先程思い出した別れの一幕は、戦地へ赴く友人を主人公が見送るシーンなのだ。その友人が自分を思っているなんて、主人公は知らない。




ーー青年は静かに瞼を閉じた。自分の思いに蓋をするように、ティサーナの思いが報われることを祈るように。

「愛した人、サヨナラ。」

辛い過去を背負った軍人は、戦地の中に身を投げた。ーー




「辛すぎるわ!思い出すと余計に小説の描写が切ない!!」




顔を覆って一気に息を吐き出せば、少しは胸の支えが取れた気がする。それでも彼の置かれる環境が不憫でならない。


小説の文字を追うのと、目を合わせ、声を聞いて、彼の意思を聞いた今では全く状況が違う。


状況が…




「そうよ、状況が変わってるわ。小説では2年の奴隷期間があるけれど、今のアルジェントはハルバーティア伯爵邸で使用人として働ける可能性もあるのだから…」




私が変えた、なんて気付かなかったくせに大きなことは言わないが、ハルバーティア領で保護することを父が認めてくれたのだから“枷の呪い”も気にする必要の無い今、少なくとも奴隷になる未来は無いと言えるだろう。

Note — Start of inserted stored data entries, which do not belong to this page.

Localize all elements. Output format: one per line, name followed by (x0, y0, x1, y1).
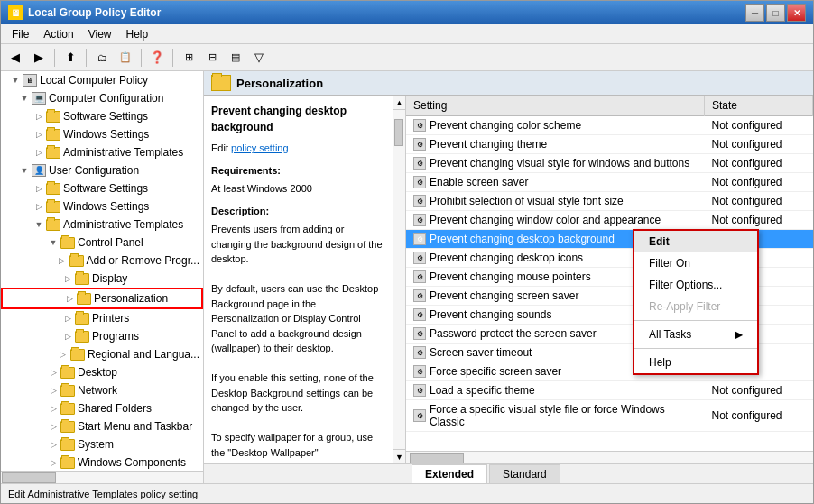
filter-button[interactable]: ▽ (248, 47, 270, 69)
setting-row-icon: ⚙ (413, 365, 426, 378)
table-row[interactable]: ⚙Prevent changing visual style for windo… (406, 154, 813, 173)
tab-extended[interactable]: Extended (412, 464, 487, 483)
properties-button[interactable]: 📋 (115, 47, 136, 69)
setting-label: Prevent changing window color and appear… (430, 214, 661, 226)
table-row[interactable]: ⚙Prevent changing color schemeNot config… (406, 116, 813, 135)
sm-expand-icon[interactable]: ▷ (46, 419, 60, 434)
ss-cc-folder-icon (46, 111, 60, 123)
tree-horizontal-scrollbar[interactable] (1, 471, 203, 483)
tree-network[interactable]: ▷ Network (1, 381, 203, 399)
settings-panel: Setting State ⚙Prevent changing color sc… (406, 96, 813, 463)
regional-expand-icon[interactable]: ▷ (56, 347, 70, 362)
col-state-header[interactable]: State (705, 96, 813, 116)
tree-root[interactable]: ▼ 🖥 Local Computer Policy (1, 71, 203, 89)
wc-expand-icon[interactable]: ▷ (46, 455, 60, 470)
menu-file[interactable]: File (5, 26, 36, 42)
setting-label: Prevent changing color scheme (430, 119, 581, 132)
ctx-filter-options[interactable]: Filter Options... (634, 274, 757, 296)
at-uc-expand-icon[interactable]: ▼ (32, 217, 46, 232)
tree-printers[interactable]: ▷ Printers (1, 309, 203, 327)
tree-programs[interactable]: ▷ Programs (1, 327, 203, 345)
tree-personalization[interactable]: ▷ Personalization (1, 288, 203, 309)
view2-button[interactable]: ⊟ (201, 47, 223, 69)
tree-win-components[interactable]: ▷ Windows Components (1, 454, 203, 471)
network-expand-icon[interactable]: ▷ (46, 383, 60, 398)
ctx-edit-label: Edit (649, 235, 670, 248)
tree-windows-settings-cc[interactable]: ▷ Windows Settings (1, 125, 203, 143)
tree-windows-settings-uc[interactable]: ▷ Windows Settings (1, 197, 203, 215)
tree-panel[interactable]: ▼ 🖥 Local Computer Policy ▼ 💻 Computer C… (1, 71, 204, 471)
pers-expand-icon[interactable]: ▷ (62, 291, 77, 306)
tree-desktop[interactable]: ▷ Desktop (1, 363, 203, 381)
menu-help[interactable]: Help (119, 26, 156, 42)
table-row[interactable]: ⚙Prevent changing window color and appea… (406, 211, 813, 230)
display-expand-icon[interactable]: ▷ (60, 271, 75, 286)
tree-ss-cc-label: Software Settings (63, 110, 148, 123)
computer-config-expand-icon[interactable]: ▼ (17, 91, 32, 105)
tree-hscroll-thumb[interactable] (2, 472, 56, 483)
ar-expand-icon[interactable]: ▷ (55, 253, 69, 268)
settings-hscroll-thumb[interactable] (410, 453, 464, 463)
policy-setting-link[interactable]: policy setting (231, 142, 289, 153)
tree-admin-templates-uc[interactable]: ▼ Administrative Templates (1, 215, 203, 234)
help-button[interactable]: ❓ (146, 47, 168, 69)
table-row[interactable]: ⚙Load a specific themeNot configured (406, 381, 813, 400)
show-hide-button[interactable]: 🗂 (91, 47, 113, 69)
tree-software-settings-cc[interactable]: ▷ Software Settings (1, 107, 203, 125)
desc-scrollbar[interactable]: ▲ ▼ (393, 96, 406, 463)
up-button[interactable]: ⬆ (60, 47, 81, 69)
view3-button[interactable]: ▤ (225, 47, 246, 69)
desc-scroll-up[interactable]: ▲ (393, 96, 405, 110)
tree-computer-config[interactable]: ▼ 💻 Computer Configuration (1, 89, 203, 107)
ss-cc-expand-icon[interactable]: ▷ (32, 109, 46, 124)
at-cc-expand-icon[interactable]: ▷ (32, 145, 46, 160)
tree-regional[interactable]: ▷ Regional and Langua... (1, 345, 203, 363)
status-text: Edit Administrative Templates policy set… (8, 489, 198, 499)
ss-uc-expand-icon[interactable]: ▷ (32, 181, 46, 196)
state-cell: Not configured (705, 192, 813, 211)
minimize-button[interactable]: ─ (745, 4, 764, 22)
tree-user-config[interactable]: ▼ 👤 User Configuration (1, 161, 203, 179)
tree-add-remove[interactable]: ▷ Add or Remove Progr... (1, 252, 203, 270)
root-expand-icon[interactable]: ▼ (8, 73, 23, 87)
ws-uc-expand-icon[interactable]: ▷ (32, 199, 46, 214)
table-row[interactable]: ⚙Force a specific visual style file or f… (406, 400, 813, 432)
view1-button[interactable]: ⊞ (178, 47, 199, 69)
setting-cell: ⚙Prevent changing visual style for windo… (406, 154, 705, 173)
desc-scroll-thumb (394, 119, 403, 146)
tree-control-panel[interactable]: ▼ Control Panel (1, 234, 203, 252)
tree-software-settings-uc[interactable]: ▷ Software Settings (1, 179, 203, 197)
menu-action[interactable]: Action (36, 26, 80, 42)
desc-scroll-down[interactable]: ▼ (393, 449, 405, 463)
computer-config-icon: 💻 (32, 92, 46, 105)
sf-expand-icon[interactable]: ▷ (46, 401, 60, 416)
ctx-all-tasks[interactable]: All Tasks ▶ (634, 324, 757, 345)
ctx-edit[interactable]: Edit (634, 231, 757, 252)
tree-start-menu[interactable]: ▷ Start Menu and Taskbar (1, 417, 203, 435)
back-button[interactable]: ◀ (5, 47, 26, 69)
tree-display-label: Display (92, 272, 127, 285)
desktop-expand-icon[interactable]: ▷ (46, 365, 60, 380)
tab-standard[interactable]: Standard (489, 464, 560, 483)
table-row[interactable]: ⚙Prohibit selection of visual style font… (406, 192, 813, 211)
ctx-filter-on[interactable]: Filter On (634, 252, 757, 274)
cp-expand-icon[interactable]: ▼ (46, 235, 60, 250)
system-expand-icon[interactable]: ▷ (46, 437, 60, 452)
ctx-help[interactable]: Help (634, 352, 757, 373)
ws-cc-expand-icon[interactable]: ▷ (32, 127, 46, 142)
table-row[interactable]: ⚙Enable screen saverNot configured (406, 173, 813, 192)
user-config-expand-icon[interactable]: ▼ (17, 163, 32, 178)
tree-display[interactable]: ▷ Display (1, 270, 203, 288)
close-button[interactable]: ✕ (787, 4, 806, 22)
programs-expand-icon[interactable]: ▷ (60, 329, 75, 344)
forward-button[interactable]: ▶ (28, 47, 50, 69)
menu-view[interactable]: View (81, 26, 119, 42)
maximize-button[interactable]: □ (766, 4, 785, 22)
table-row[interactable]: ⚙Prevent changing themeNot configured (406, 135, 813, 154)
tree-shared-folders[interactable]: ▷ Shared Folders (1, 399, 203, 417)
settings-horizontal-scrollbar[interactable] (406, 451, 813, 463)
tree-admin-templates-cc[interactable]: ▷ Administrative Templates (1, 143, 203, 161)
printers-expand-icon[interactable]: ▷ (60, 311, 75, 325)
col-setting-header[interactable]: Setting (406, 96, 705, 116)
tree-system[interactable]: ▷ System (1, 435, 203, 454)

その過去が無くなる影響は想像出来ないが、小説の中にある“2年の奴隷という生活が…”などという描写は無くなることになる。




「少しでも辛くない過去に…少しでも自由な未来に…」




出会ってしまったのだから。

知ってしまっているのだから。


彼の幸せを願うくらい、いいのではないか。悲劇に包まれるかもしれないヒーローを、少しでも救いのある未来へ導いたって良いだろう。


死の迫る者が目の前にいたとして、助けられるかもしれないのに助けないなんて、私の少なすぎて砂のような良心が痛むのだ。




「登場人物が辛いときに『あの子に手を貸してあげて。』って助言したって、そんな内容が小説に載るようなこと無いじゃない。身を挺して守るならまだしも。」




陰から見守るくらい、いいわよね。


そんなことを考えて、私はようやく抱えていたクッションを置いた。